Judges turn to extreme remedy to block Trump administration
As the Trump administration seeks to obliterate Obama-era policies, progressive lawyers are racing to court asking for an extreme form of relief, urging judges to reach deep into their judicial tool kits and issue national — even global — injunctions.
Such injunctions are a relatively new phenomenon, and some legal scholars worry they are bad for the country and bad for courts.
The experts say the extreme remedy squelches the benefit of having multiple judges consider a question and gives lawyers an incentive to “judge shop” their cases to judges they believe will rule in their favor.
Court battles are raging across the country less than a year into the Trump administration. Already, federal judges have issued injunctions on various versions of President Donald Trump’s travel ban and his policy toward so-called sanctuary cities.
Finding success, liberal lawyers are also challenging — and sometimes asking for similar relief — in the areas of LGBT rights, Obama-era policies aimed at young undocumented immigrants brought to the US as children and the contraceptive mandate.
And that’s just the beginning.
Less than an hour after the administration announced a termination of cost-sharing reduction payments related to the Affordable Care Act late Thursday, attorneys general in New York and California warned they would go to court.
History of nationwide injunctions
“There weren’t any national injunctions for most of US history,” said Samuel Bray, a law professor at UCLA School of Law. Bray said they started in the late 20th century but were rare until the last part of President Barack Obama’s second term, when Republican attorneys general started getting national injunctions to stop the Obama administration. Now, the tables are turned.
“Democratic attorneys general are getting national injunctions to stop the Trump administration. In just two short years, the national injunction went from rare to routine,” he said.
He argued that while they may be a potent tool to deliver quick relief, they can encourage lawyers to “forum shop,” or find a judge who will likely rule in their favor and issue overly broad relief.
Supporters of the Obama administration say that is exactly what occurred when one district court judge blocked Obama’s executive actions on immigration in 2015. US District Judge Andrew Hanen froze the programs nationwide — a decision that was later upheld by a federal appeals court.
When the issue finally reached the Supreme Court, the justices were serving with only eight members before the nomination of Justice Neil Gorsuch. They split 4-4 in the case and were left simply affirming the lower court opinion, making the order of one district court judge catastrophic on a signature Obama-era policy.
Some judges worry about using the extreme tool.
“Essentially, what this means is one judge in one circuit gets to control the law until the Supreme Court intervenes,” Judge Alex Kozinski, who sits on the 9th Circuit Court of Appeals, said last summer. Kozinski was not referring to a specific case but speaking broadly about such injunctions.

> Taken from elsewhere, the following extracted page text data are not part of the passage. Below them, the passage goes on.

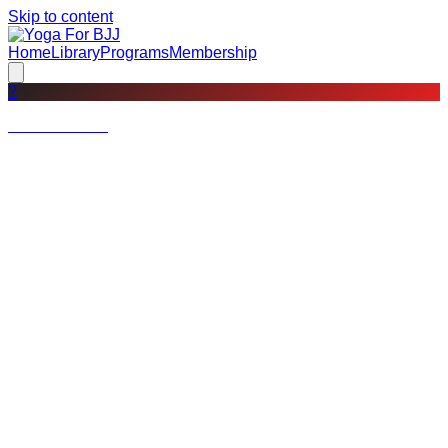
Skip to content
Home
Library
Programs
Membership
?
Not a member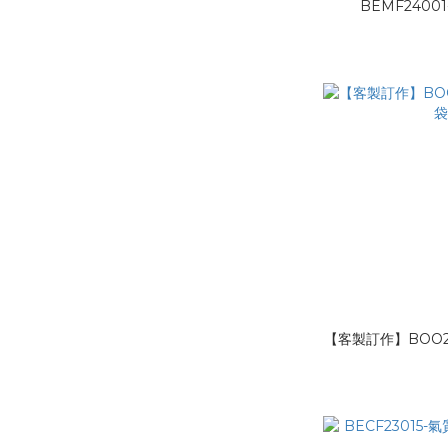
BEMF2400
【客製訂作】BOO2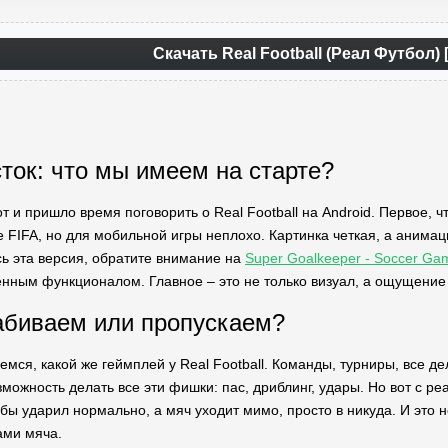
Скачать Real Football (Реал Футбол)
ток: что мы имеем на старте?
 и пришло время поговорить о Real Football на Android. Первое, что
 FIFA, но для мобильной игры неплохо. Картинка четкая, а анимаци
ь эта версия, обратите внимание на
Super Goalkeeper - Soccer Ga
нным функционалом. Главное – это не только визуал, а ощущение
абиваем или пропускаем?
емся, какой же геймплей у Real Football. Команды, турниры, все де
можность делать все эти фишки: пас, дриблинг, удары. Но вот с реа
бы ударил нормально, а мяч уходит мимо, просто в никуда. И это н
ами мяча.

“This is contrary to two centuries of federal policy, which is the idea that you have dueling views in the lower courts before a matter percolates to the Supreme Court and the Supreme Court can choose among different views,” he told an audience at the University of California, Irvine School of Law.
It’s a similar point Berger made in his paper. “Nationwide injunctions freeze novel and difficult legal questions in conformance with the holding of a single lower court, hindering dialogue among the circuits and stunting the development of the law.”
They also prompt parties to seek out a judge or judges who might rule in their favor. That’s why during the Obama administration, the conservative-leaning 5th Circuit Court of Appeals was where critics of the President would aim their litigation.
Once they found success, they returned there again and again.